The National Assembly will meet Friday to discuss remaining key points of federalism and dual citizenship. Dual citizenship is accepted in the current draft but is being challenged by the Sunnis. And future provinces of a federalist state continue to be redefined, with Sunnis fearful of losing Kirkuk to a Kurdish province in the North.

A final draft of the constitution is slated to be unveiled on Aug. 15, said Fareed Ayar, a spokesman for the Electoral Commission, in a telephone interview from Baghdad.

The voter sign-up process that began Wednesday will also serve as the official registration for parliamentary elections which will take place by the end of the year.

Turnout to register to vote on the constitution, which will continue through Aug. 31, was reported to be low at the 550 polling sites. “People don’t know,” Kanna said. Official results were unavailable due to a fire and evacuation in one of the administrative buildings.

While expatriate Iraqis will not be allowed to vote on the constitution in October, Ayar said the commission has not yet decided whether to exclude them in the parliamentary elections. That will “depend on the law of the elections which is now the transitional assembly and then we will decide,” Ayar said.


But no Iraqis outside the country are registering. Nor are they likely to, Ayar said, because the commission spent more than $90 million on the expatriate vote in the Jan. 30 elections and only 250,000 of a projected 1.5 million expatriates actually voted. About 400,000 Iraqis live in the United States.

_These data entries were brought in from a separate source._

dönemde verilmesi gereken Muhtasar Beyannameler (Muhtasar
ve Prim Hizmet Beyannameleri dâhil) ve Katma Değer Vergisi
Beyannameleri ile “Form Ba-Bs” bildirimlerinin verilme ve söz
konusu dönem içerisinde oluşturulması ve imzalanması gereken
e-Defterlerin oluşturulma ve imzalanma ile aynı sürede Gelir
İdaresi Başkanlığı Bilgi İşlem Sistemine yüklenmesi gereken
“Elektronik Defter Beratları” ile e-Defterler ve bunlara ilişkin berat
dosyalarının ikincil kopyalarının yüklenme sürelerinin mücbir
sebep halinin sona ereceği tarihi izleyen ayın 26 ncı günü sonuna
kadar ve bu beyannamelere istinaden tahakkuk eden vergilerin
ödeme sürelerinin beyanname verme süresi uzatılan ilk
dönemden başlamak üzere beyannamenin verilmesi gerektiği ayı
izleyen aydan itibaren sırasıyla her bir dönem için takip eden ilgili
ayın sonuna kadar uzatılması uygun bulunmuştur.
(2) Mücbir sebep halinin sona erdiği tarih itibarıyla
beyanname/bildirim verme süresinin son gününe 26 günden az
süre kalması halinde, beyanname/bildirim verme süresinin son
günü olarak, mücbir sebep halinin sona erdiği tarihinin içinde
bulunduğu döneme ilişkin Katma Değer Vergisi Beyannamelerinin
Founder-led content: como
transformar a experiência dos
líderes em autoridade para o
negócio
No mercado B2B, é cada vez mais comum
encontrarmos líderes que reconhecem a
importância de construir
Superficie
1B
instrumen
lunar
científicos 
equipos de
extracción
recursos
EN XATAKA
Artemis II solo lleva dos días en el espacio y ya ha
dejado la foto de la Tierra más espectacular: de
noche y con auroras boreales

But the International Organization for Migration, hired to run the out-of-country voting just two months before the election, said it had minimal time to prepare to accommodate voters scattered over 14 countries.

Excluding expatriates from the ratification vote is certain to alienate several minority groups who comprise most of Iraqi exiles. Community leaders said the votes of exiles _ most of them minorities _ counteracted the widespread voter fraud seen in some Iraqi villages last January.

Hunain al Qaddo, an assemblyman and representative of the Shabak _ a minority group whose religion has elements of Islam and Christianity _ said he witnessed the fraud firsthand when ballots never arrived at his village on Jan. 30. He said he and his family walked more than six miles to the next city to vote.

“I contacted the Electoral Commission and complained to everybody but nobody has listened to me,” said the national assemblyman, who held the local Kurdish leadership responsible. “To prevent breaking (in) or forgery, we desperately need these elections to be supervised by the United Nations or a nonaligned party.”

The commission denies all allegations of voter fraud.

“We didn’t get anything official that there was any fraud in any place in the last election, and we will do our best to make our next election very pure,” Ayar said. “We will open all our centers in all our cities of Iraq, including in the Chaldo-Assyrian cities and Sunni areas, too.”


Expatriate groups in the United States, like the Chaldo-Assyrians, are taking preventive measures to ensure the rights of their people back home.

“In the disbursal of aid, so many of our people are in northern Iraq, in what some call Kurdistan,” said Rep. Anna Eshoo, D-Calif., the only Assyrian-American member of Congress. “And because they are such a minority, those that are in charge of the villages control the dollars, and Assyrians are really getting the short end of the stick.”